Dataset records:
========================================================================

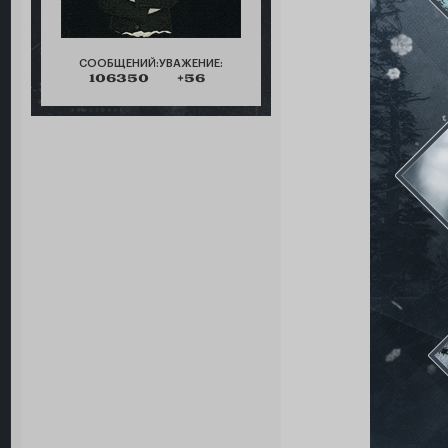
СООБЩЕНИЙ:
УВАЖЕНИЕ:
106350
+56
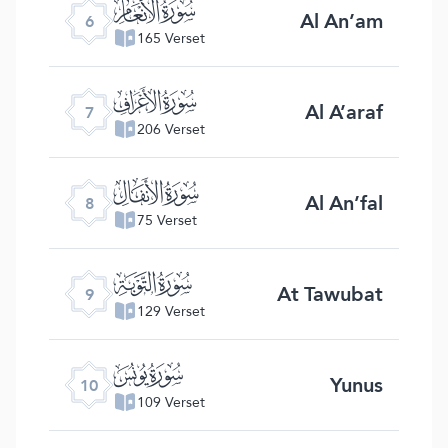
ﮒ
Al An’am
6
165 Verset
ﮓ
Al A’araf
7
206 Verset
ﮔ
Al An’fal
8
75 Verset
ﮕ
At Tawubat
9
129 Verset
ﮖ
Yunus
10
109 Verset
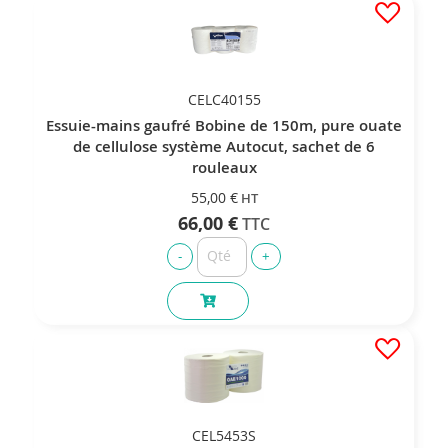
CELC40155
Essuie-mains gaufré Bobine de 150m, pure ouate
de cellulose système Autocut, sachet de 6
rouleaux
55,00 €
66,00 €
CEL5453S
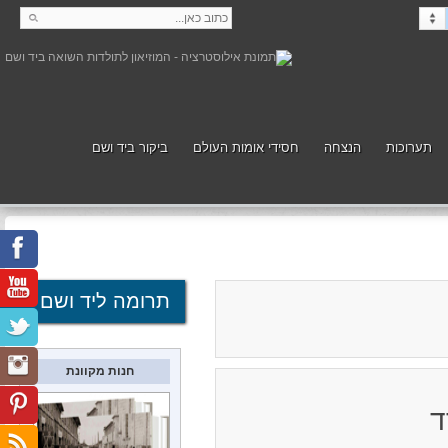
תערוכות
הנצחה
חסידי אומות העולם
ביקור ביד ושם
קנה
תמוך
תרומה ליד ושם
חנות מקוונת
ד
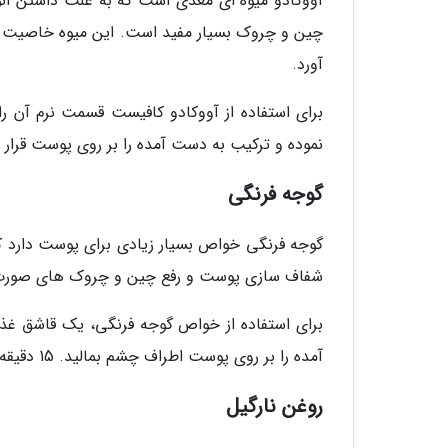
چین و چروک بسیار مفید است. این میوه خاصیت آب 
آورد.
نموده و ترکیب به دست آمده را بر روی پوست قرار دهید. پس از 10 دقیقه صورت خود را 
گوجه فرنگی
گوجه فرنگی خواص بسیار زیادی برای پوست دارد که ا
شفاف سازی پوست و رفع چین و چروک های صورت ا
برای استفاده از خواص گوجه فرنگی، یک قاشق غذ
آمده را بر روی پوست اطراف چشم بمالید. 15 دقیقه صبر کنید و سپس پوست خود را با آب گرم بشویید.
روغن نارگیل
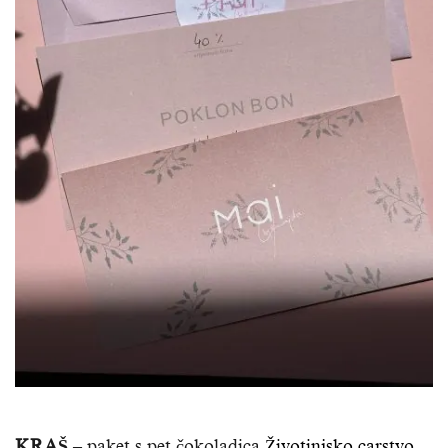
KRAŠ
– paket s pet čokoladica
Životinjsko carstvo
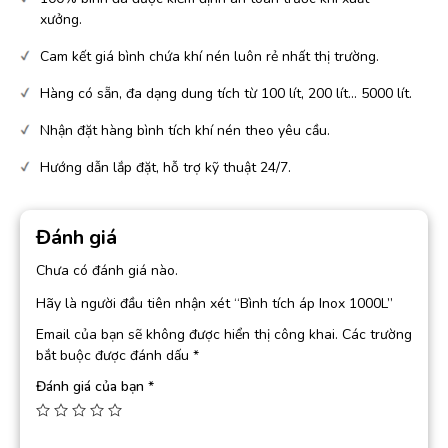
xưởng.
Cam kết giá bình chứa khí nén luôn rẻ nhất thị trường.
Hàng có sẵn, đa dạng dung tích từ 100 lít, 200 lít… 5000 lít.
Nhận đặt hàng bình tích khí nén theo yêu cầu.
Hướng dẫn lắp đặt, hỗ trợ kỹ thuật 24/7.
Đánh giá
Chưa có đánh giá nào.
Hãy là người đầu tiên nhận xét “Bình tích áp Inox 1000L”
Email của bạn sẽ không được hiển thị công khai.
Các trường
bắt buộc được đánh dấu
*
Đánh giá của bạn
*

========================================================================

WHAT IS BEING ASKED:
Only the lines with the string "چروک" are wanted; pick them out of the records above and copy them.

TASK RESULT:
چین و چروک بسیار مفید است. این میوه خاصیت آب 
شفاف سازی پوست و رفع چین و چروک های صورت ا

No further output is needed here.